The compactor will chug along and do these in steps (creating 5m res from raw, then creating 1h res from 5m res), as the chunks become available.

Long-term, the lower res data is more practical to both query and store, but you end up with multiple variants of the data in the first 7 to 30 days.

If this is hard to visualize, then fear not, you can browse to thanos bucket web to visualise the state of your S3 bucket. It's a small service (included in the chart) that presents the view, and what resolutions are availble from various dates.

Think of compactor as a cronjob (but with good alerts) that needs to do big data operations. If you give it enough space, cpu, and memory it is usually happy.
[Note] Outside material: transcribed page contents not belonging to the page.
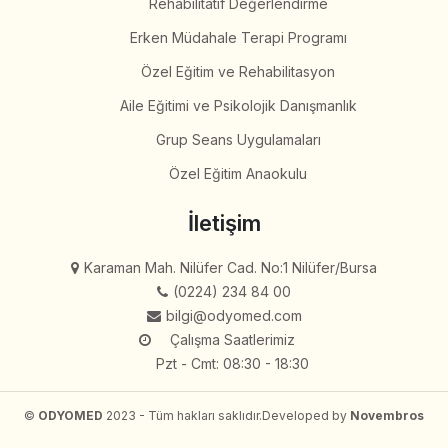
Rehabilitatif Değerlendirme
Erken Müdahale Terapi Programı
Özel Eğitim ve Rehabilitasyon
Aile Eğitimi ve Psikolojik Danışmanlık
Grup Seans Uygulamaları
Özel Eğitim Anaokulu
İletişim
Karaman Mah. Nilüfer Cad. No:1 Nilüfer/Bursa
(0224) 234 84 00
bilgi@odyomed.com
Çalışma Saatlerimiz
Pzt - Cmt: 08:30 - 18:30
©
ODYOMED
2023 - Tüm hakları saklıdır.
Developed by
Novembros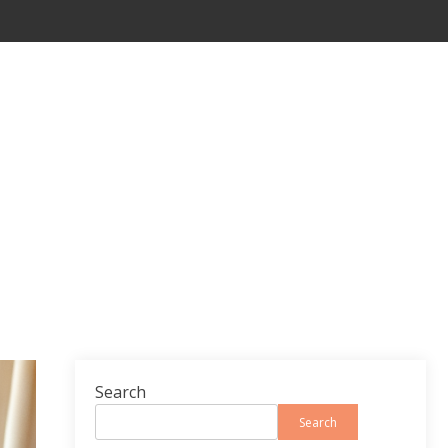
Search
Search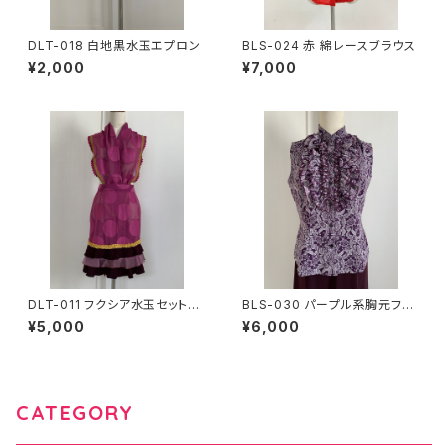
DLT-018 白地黒水玉エプロン
BLS-024 赤 綿レースブラウス
¥2,000
¥7,000
DLT-011 フクシア水玉セットア
BLS-030 パープル系胸元フリ
ップ
ルノースリーブブラウス
¥5,000
¥6,000
CATEGORY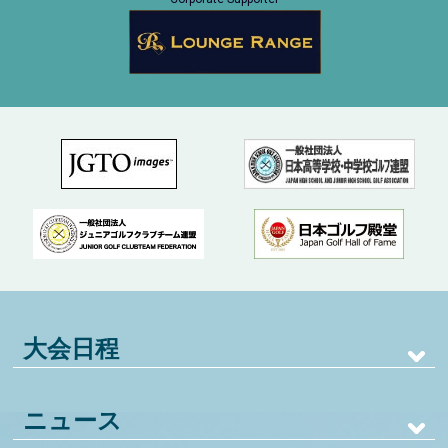
大会日程
ニュース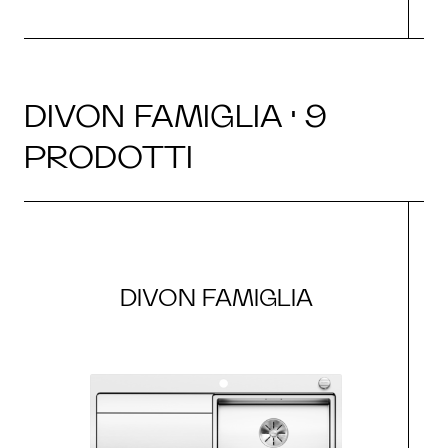
DIVON FAMIGLIA · 9
PRODOTTI
DIVON FAMIGLIA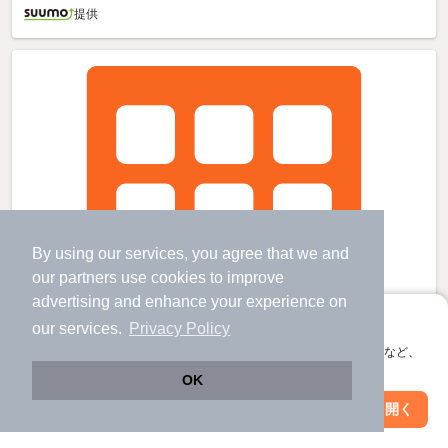
提供
By using our services, you agree that we and
our
partners
use cookies to improve
advertising and enhance your experience on
アプリに切り替えて、サクサクお部屋探し
our services.
Privacy Policy
会員登録なしですぐ使える。マップ検索やお気に入り保存など、
アプリ限定の便利な機能が使えます！
OK
Web版で続行
アプリを開く
市区町村を変更
絞り込み条件を変更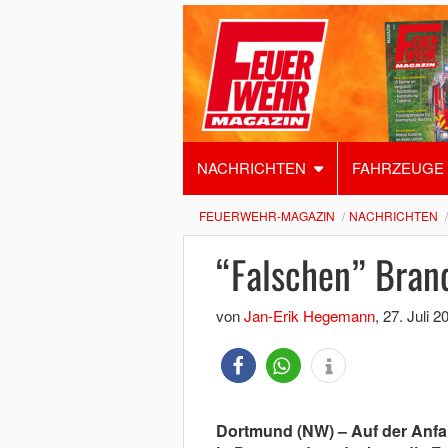
NACHRICHTEN
FAHRZEUGE
FEUERWEHR-MAGAZIN
NACHRICHTEN
“Falschen” Bran
von
Jan-Erik Hegemann
,
27. Juli 2
Dortmund (NW) – Auf der Anfa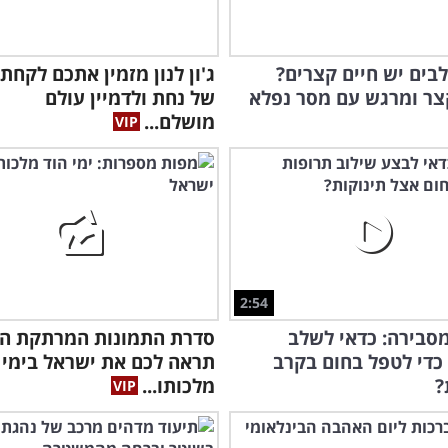
בים יש חיים קצרים?
ג'ון לנון מזמין אתכם לקחת
צר ומרגש עם מסר נפלא
של נחת ולדמיין עולם
מושלם...
מצח
טיפ
2:54
סבירה: כדאי לשלב
סדרת התמונות המרתקת הז
כדי לטפל בחום בקרב
תראה לכם את ישראל בימי 
?
מלכותו...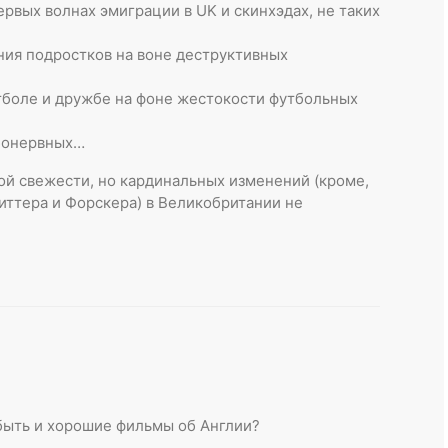
первых волнах эмиграции в UK и скинхэдах, не таких
ния подростков на воне деструктивных
футболе и дружбе на фоне жестокости футбольных
абонервных…
ой свежести, но кардинальных изменений (кроме,
виттера и Форскера) в Великобритании не
 быть и хорошие фильмы об Англии?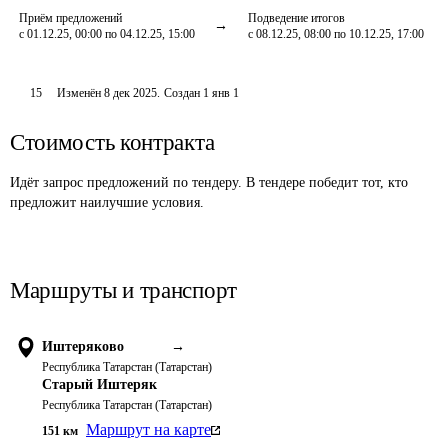
Приём предложений
Подведение итогов
с 01.12.25, 00:00 по 04.12.25, 15:00
с 08.12.25, 08:00 по 10.12.25, 17:00
15
Изменён
8 дек 2025
.
Создан
1 янв 1
Стоимость контракта
Идёт запрос предложений по тендеру. В тендере победит тот, кто
предложит наилучшие условия.
Маршруты и транспорт
Иштеряково
→
Республика Татарстан (Татарстан)
Старый Иштеряк
Республика Татарстан (Татарстан)
Маршрут на карте
151
км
It will use these resources a bit sporadically though - some cycles are clearly visible in memory use:

thanos compactor cpu and memory usage

Part 3: Metrics API Integrations

The final components reside in the void outside the two big standard charts and contains the implementors of the various metrics apis:

These are apis that allow Kubernetes to scale your workloads (with varying degrees of intelligence) through HPAs, but you need something to implement them.

I mention these different underlying apis explicitly because currently you can only have one implementor of each api, and if you have more than one thing that provides custom metrics (like say cloudwatch metrics + prometheus adapter), then you are better served by using KEDA than what is described herein.

metrics-server

The first is a kubernetes standard component; the metrics-server.

It only implements the resource metrics api, and thus only enables you scale on cpu and memory.

It extracts cpu/memory values values via kubelet, and as such allows kubectl top + HPAs to work out of the box - without prometheus or any of the other components visualised herein. It's even installed on k3d by default.

prometheus-adapter

This adapter funnels metrics from prometheus into the HPA universe, so you can scale on arbitrary metrics.

It implements the resource metrics, custom metrics, and external metrics APIs. The underlying setup for this has stable docs from k8s 1.23, and in essence this allows you to scale on custom metrics (related to the scaling object) or external metrics (unrelated to the scaling object).

The syntax needed for this component definitely leaves a lot to be desired. The only way we have managed to get somewhere with this is with principal engineers and a lot of trial and error. Thankfully, there are some helpful resources, this is still not easy.

The repository for prometheus-adapter is also not receiving a whole of attention: almost half of their closed issues looks like they were closed by kubernetes org's auto-closer bot. You can say many sensible things about this closing practice - on the importance of funding and triagers for open source software - but it ultimately sends a message:

It does have its own prometheus-community maintained chart, which is of high quality, but you will need to figure out the templated promql yourself.

Without having much experience with KEDA, I would recommend looking into using KEDA's prometheus scaler directly instead of using the arcane template magic from prometheus-adapter.

Happy new year

That's all I can bring myself to write about this archeticture for now. It took longer than I anticipated, so hopefully this was useful to someone. Regardless, best of luck maintaining prometheus in 2022.